Leading up to their interview with the survivor, students will work with a professional journalist to develop their interview skills. Students will conduct research, prepare questions, direct and film the interview, and edit the footage to create a documentary telling the survivor’s story.
Throughout the process, students will also record their own experiences for a second documentary that will tell the story about how they created their oral history film. This mini-documentary will be entitled, “Names, Not Numbers: A Movie in the Making.”
Names, Not Numbers is an international oral history film project that preserves the first-hand accounts of Holocaust survivors and World War II veterans. These documentaries will serve as a bridge between the survivors and future generations. Video documentaries are housed in major libraries and Holocaust museums and centers.
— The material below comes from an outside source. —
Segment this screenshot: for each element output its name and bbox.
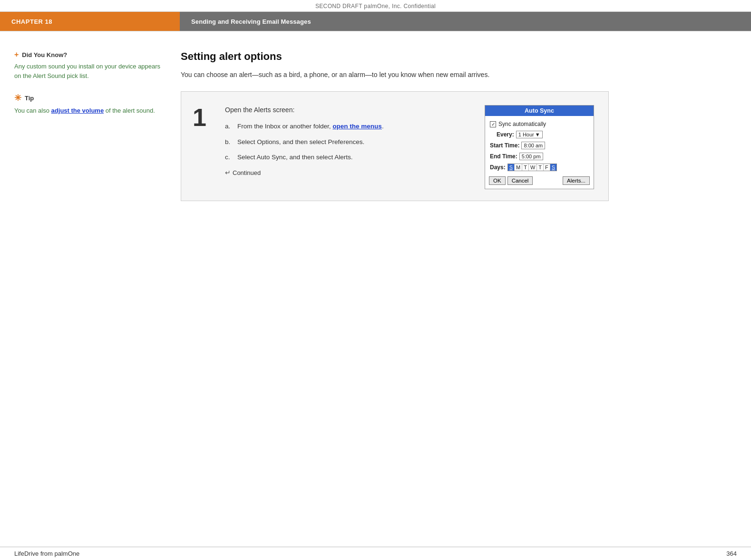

Thoughtful Thursdays at JFK School
On Thursday, Jan. 28, students and staff at the John F. Kennedy School launched their newest school-wide initiative, Thoughtful Thursdays. This initiative supports the school’s year-long theme: J.F.K. = Justice, Fairness, Kindness.
Fifth-grade students introduced the Thoughtful Thursday initiative during a school-wide Zoom assembly. One Thursday each month, students and staff will wear their JFK spirit apparel to show unity as they participate in a community service activity.
Service projects will demonstrate the importance of giving back to the community and the lasting, positive impact of showing kindness. Planned activities include creating valentines for veterans and writing letters of thanks to first responders.
This year’s theme, J.F.K = Justice, Fairness, Kindness, was first announced during the school’s annual reading week celebration in November, and it has been incorporated into classroom and building-wide activities throughout the school year.